Medel won the first prize at the 2009 National Music Competitions for Young Artists Foundation (NAMCYA) competition. He has regularly been heard in live concert in his native country, as a recitalist and concerto soloist.

Lorenzo began piano studies at 10 years old with Mauricia Borromeo of the University of the Philippines. By 14, he had already garnered top prizes from Philippines’ premiere piano competitions – the National Music Competitions for Young Artists, the Piano Teachers’ Guild of the Philippines, the University of the Philippines Centennial Anniversary Piano Competition and the National Steinway Piano Competition. By 16, he had performed in twelve public solo recitals, three of which were full concertos assisted by the Manila Symphony Orchestra.

He participated in numerous festivals, including Art of the Piano, Chautauqua Institution and Bowdoin International Music Festival. He has performed in masterclasses by prominent pianists like Vladimir Feltsman, Boris Berman, William Wolfram, Alexander Gavrylyuk, Douglas Humpherys, Boris Slutsky, Malcolm Bilson, Matti Raekallio and Marina Lomazov. He is heard regularly in live concerts in his native country, as a recitalist and concerto soloist. He has participated many times in the Eastman School's community engagement concerts and in March 2017, he played an all-Liszt recital as part of the Liszt & Virtuosity International Symposium.

Besides solo piano, Lorenzo is an active collaborative pianist and was awarded the 2018 Excellence in Accompanying Award at Eastman. He has served as Principal Chamber Coach at the University of Rochester and has taught classes in piano at Eastman. He provides private piano lessons as Eastman Community Music School faculty. Additionally, he has given a piano masterclass at the Silliman University in the Philippines.

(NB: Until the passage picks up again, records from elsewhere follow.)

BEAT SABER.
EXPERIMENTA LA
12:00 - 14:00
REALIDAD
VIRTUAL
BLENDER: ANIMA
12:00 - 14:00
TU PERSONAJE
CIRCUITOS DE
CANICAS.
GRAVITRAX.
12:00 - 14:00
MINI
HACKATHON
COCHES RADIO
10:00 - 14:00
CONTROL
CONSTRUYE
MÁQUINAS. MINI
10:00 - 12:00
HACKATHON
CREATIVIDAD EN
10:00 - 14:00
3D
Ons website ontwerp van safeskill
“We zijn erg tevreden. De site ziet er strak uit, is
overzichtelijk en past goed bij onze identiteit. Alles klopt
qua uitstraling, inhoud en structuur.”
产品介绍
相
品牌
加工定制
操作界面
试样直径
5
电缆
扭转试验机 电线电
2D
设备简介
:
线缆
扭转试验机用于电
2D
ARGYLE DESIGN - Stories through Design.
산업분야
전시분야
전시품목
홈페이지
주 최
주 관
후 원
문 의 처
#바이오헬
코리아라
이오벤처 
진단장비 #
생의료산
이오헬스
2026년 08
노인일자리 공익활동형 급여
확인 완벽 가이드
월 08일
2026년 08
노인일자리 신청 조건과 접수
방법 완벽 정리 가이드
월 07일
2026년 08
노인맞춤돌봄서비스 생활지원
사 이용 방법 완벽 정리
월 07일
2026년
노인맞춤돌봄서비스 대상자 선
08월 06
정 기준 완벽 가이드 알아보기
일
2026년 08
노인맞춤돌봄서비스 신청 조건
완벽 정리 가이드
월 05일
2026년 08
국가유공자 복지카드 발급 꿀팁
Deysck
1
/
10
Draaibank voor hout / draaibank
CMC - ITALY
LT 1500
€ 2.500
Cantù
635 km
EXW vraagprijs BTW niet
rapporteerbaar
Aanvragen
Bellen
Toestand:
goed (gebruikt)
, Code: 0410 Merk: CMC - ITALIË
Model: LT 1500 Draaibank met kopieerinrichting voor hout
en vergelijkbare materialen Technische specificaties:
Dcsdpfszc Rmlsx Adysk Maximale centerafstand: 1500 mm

Lorenzo Medel received his Doctorate in Piano Performance and Literature at the Eastman School of Music, studying with Alexander Kobrin. He also received both his Masters and bachelor's degrees at Eastman under the guidance of Natalya Antonova. His Eastman studies were supported by the Howard Hanson, the Avis H. and Vaughan, and the V. R. Gray Scholarships, as well as the George Eastman Grant.